One frustrating problem is that no two Nvidia cards seem to display exactly the same trouble. Some users describe problems like whole terminals appear all black or that the display is corrupted by lots of small geometric shapes. Nvidia has umpteen different card models placed in countless different motherboards with various displays. I found a lot of different fixups proposed, ranging from bits to add into xorg.conf or kernel options. For me, none of the xorg.conf changes helped. I learned that many of these don’t apply on Ubuntu 8.10 because we are using the newer Xorg framework and a lot of the advice you get for other linux systems is just outdated.

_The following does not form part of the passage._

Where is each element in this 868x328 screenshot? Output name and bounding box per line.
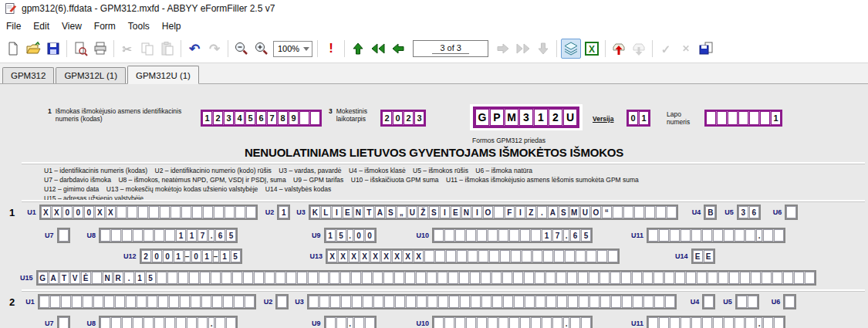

To make the rest of the long story shorter, it turns out this is the fix for the T61. An option for the nvidia kernel module can be used to force the card’s PowerMizer feature to stop slowing down the display. If this is not used, then the PowerMizer forces performance setting to 0, which is so slow that the terminal does not completely refresh itself. If you force the performance level to 2, the display is fine. Here’s what I have in the module settings:
$ cat /etc/modprobe.d/nvidia
options nvidia NVreg_RegistryDwords=”PerfLevelSrc=0x2222″
options nvidia NVreg_Mobile=1
This uses more power; battery life is shorter by about 30minutes. But everything displays properly.
There is a lot of arguing about whose fault this is. It does not appear to happen if one uses Metacity in Gnome, it is inflicted only on people who aim for accelerated 2d/3d effects. Some gamers describe this, but it mostly appears when one uses compiz or, as far as I can tell, the KDE4 compositing window manager that is based on compiz code. Some people allege that the combination of Compiz and Nvidia exposes a flaw in X11 that can be fixed, eventually. Others in the Nvidia list blame Nvidia for keeping their code closed. Others blame Compiz for, well, trying to use all the cool tools. If I had a clear idea of how this can be truly fixed, I’d file a bug report. But I expect the people who know how to fix this already know about it and they are doing what they can to fix it.